[Cerpen Komedi] Kisah Siluman Sabun dan Wanita Ber-Alis Lancip


Kisah Siluman Sabun dan Wanita Ber-Alis Lancip

Pada suatu malam, sepasang kekasih mulai berdampingan menuju ke tempat biasa mereka bertemu ketika malam minggu tiba. Tempat itu, sudah seperti tempat wasiat peninggalan bapaknya, yang setiap satu minggu sekali ia kunjungi. Entah itu disebut dating atau ziarah, hanya mereka berdualah yang tau.
            “Kamu bawa motor apa mobil?” tanya seorang wanita pada kekasihnya.
            “Sejak kapan aku punya mobil? ayo cepet naik”, sambil menyalakan motor bututnya, lelaki itu berkata demikian.
            Menuju perjalanan ke tempat “ziarah” itu, mereka berdua saling memperdebatkan hal-hal yang sebenarnya tak penting untuk diperdebatkan. Sang lelaki meminta agar wanitanya tak perlu menggambar alisnya sampai sebegitu tebal dan lancip, sedangkan wanita meminta lelakinya mandi dengan benar, agar tak menyisakan busa sabun di lehernya.
            “Kamu jorok, mandi gabersih! Liat tuh sabun masih dileher” jerit wanita ber-alis lancip ini.

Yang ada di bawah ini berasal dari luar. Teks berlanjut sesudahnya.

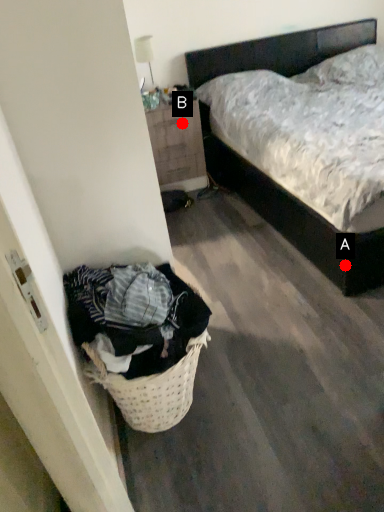 Question: Two points are circled on the image, labeled by A and B beside each circle. Which point is closer to the camera?

Choices:
 (A) A is closer
 (B) B is closer

Answer: (A) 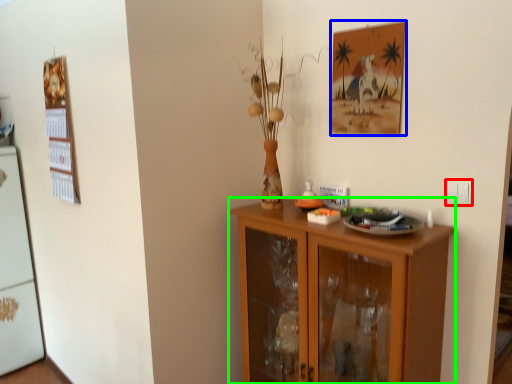 Question: Considering the real-world distances, which object is closest to electric outlet (highlighted by a red box)? picture frame (highlighted by a blue box) or cabinetry (highlighted by a green box).

Choices:
 (A) picture frame
 (B) cabinetry

Answer: (A) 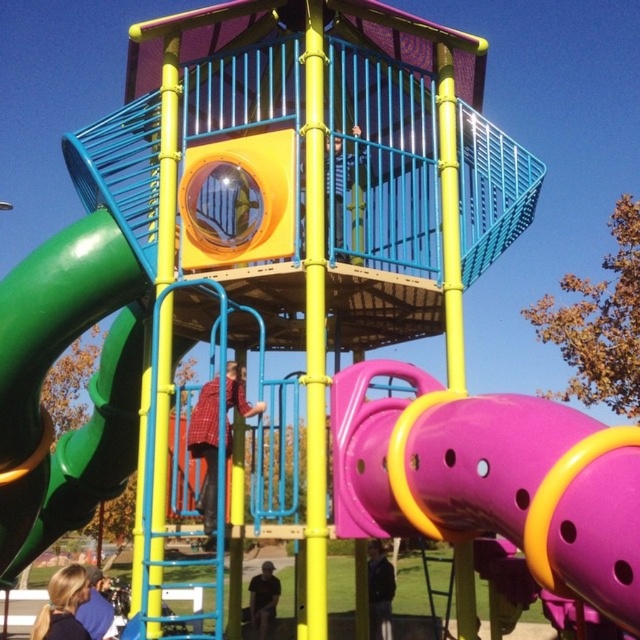 You are a parent watching your children play at the playground. You see the red plaid shirt at center and the dark gray shirt at lower center. Which child is closer to you?

The red plaid shirt at center is closer to you because it is in front of the dark gray shirt at lower center.

You are standing at the entrance of the playground and see the red plaid shirt at center. Based on the coordinates provided, can you determine if the shirt is positioned closer to the top or bottom of the image?

The red plaid shirt at center is located at point [205,452]. Since the y coordinate is 0.323, which is closer to 0.5 than 0, the shirt is positioned closer to the bottom of the image. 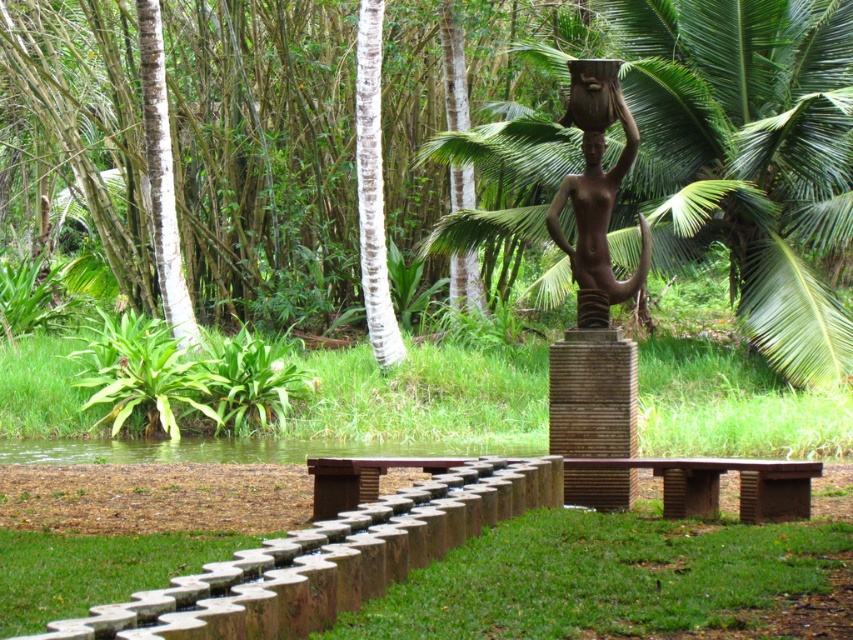 Is bronze statue at center positioned behind brown wooden bench at center?

Yes, it is.

The height and width of the screenshot is (640, 853). What do you see at coordinates (596, 193) in the screenshot?
I see `bronze statue at center` at bounding box center [596, 193].

Locate an element on the screen. The image size is (853, 640). bronze statue at center is located at coordinates (596, 193).

Who is shorter, bronze statue at center or bronze statue at upper center?

bronze statue at upper center is shorter.

Does bronze statue at center have a larger size compared to bronze statue at upper center?

Yes, bronze statue at center is bigger than bronze statue at upper center.

Is point (585, 93) farther from viewer compared to point (596, 140)?

No, it is in front of (596, 140).

The width and height of the screenshot is (853, 640). What are the coordinates of `bronze statue at center` in the screenshot? It's located at (596, 193).

Between green leafy palm tree at center and bronze statue at upper center, which one appears on the right side from the viewer's perspective?

From the viewer's perspective, green leafy palm tree at center appears more on the right side.

Describe the element at coordinates (746, 157) in the screenshot. I see `green leafy palm tree at center` at that location.

Identify the location of green leafy palm tree at center. (746, 157). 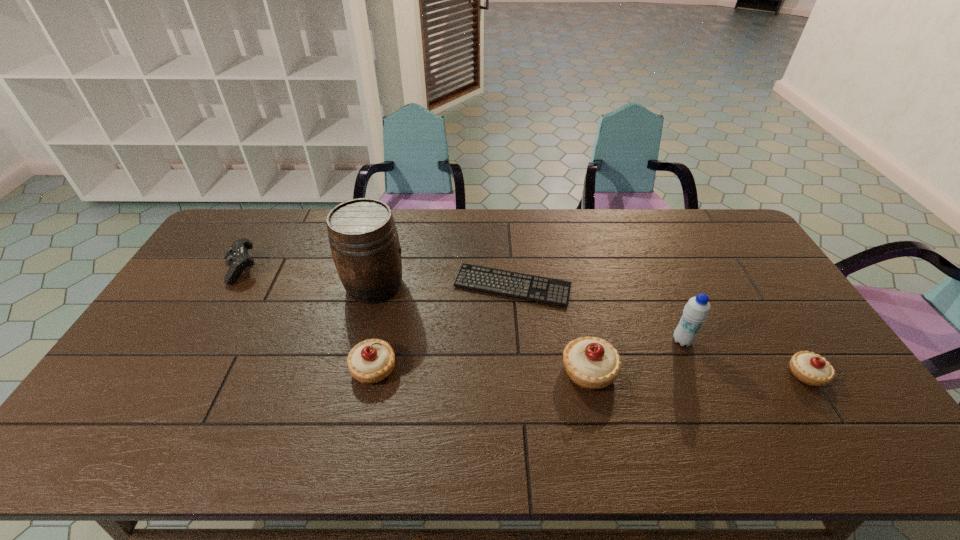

            “Ah kamu bisa aja nih, itu bukan sabun”
            “Terus apa dong, kayak busa gini bukan sabun? Kamu ngeles aja sih”
            “Itu kulit kering, justru malah aku gapernah make sabun kalo mandi” jawab pria yang bisa dikatakan seperti siluman sabun ini.
            Suasana seketika menjadi hening saat perjalanan, tanpa ada pembicaraan dan canggung satu sama lain. Siluman sabun pun diam tanpa kata, karena malu telah mengakui dirinya jarang menggunakan sabun saat mandi, sedangkan wanita ber-alis lancip ini diam menahan bau-bau jahanam yang semerbak merasuk hingga ke kerongkongan.
Suasana canggung pecah ketika si alis lancip bertanya kepada siluman sabun.
            “Bentar-bentar deh, kalo kamu jarang make sabun kalo mandi, terus sabun di kost kamu buat apa dong?” *tanya dengan penuh kecurigaan
            Keringat mulai mengalir dari kepala sampai dada si siluman sabun itu, karena ia bingung harus menjawab apa. Sempat berfikir se per sekian detik, akhirnya dia menjawab.
            “Jadi gini, sabun itu buat temen-temen aku kalo lagi main ke kost hehe..”
            “Jadi temen kamu juga doyan....”
belum selesai bicara, dipotong oleh siluman sabun.
            “Mending bahas yang lain aja deh”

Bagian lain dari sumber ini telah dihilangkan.